Data for processing:
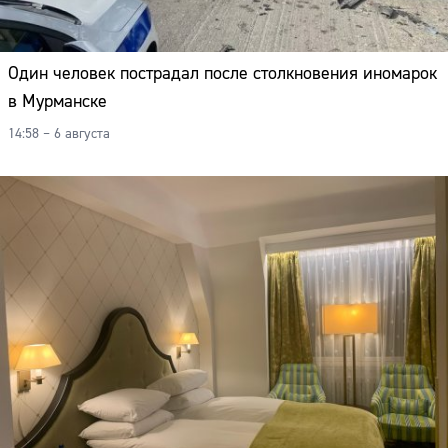
Один человек пострадал после столкновения иномарок
в Мурманске
14:58 – 6 августа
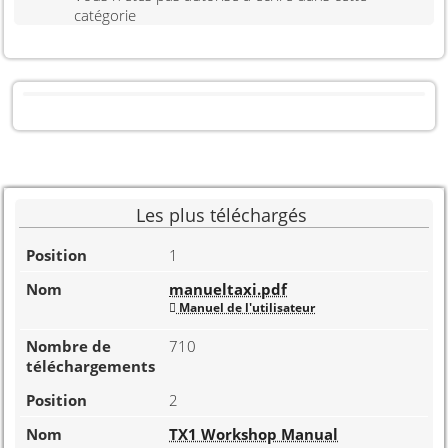
catégorie
Les plus téléchargés
1
manueltaxi.pdf
Manuel de l'utilisateur
710
2
TX1 Workshop Manual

Instructions to follow:
Would you restate all of the data above word for word, omitting the pictures?

Finished task:
Один человек пострадал после столкновения иномарок
в Мурманске
14:58 – 6 августа
catégorie
Les plus téléchargés
1
manueltaxi.pdf
Manuel de l'utilisateur
710
2
TX1 Workshop Manual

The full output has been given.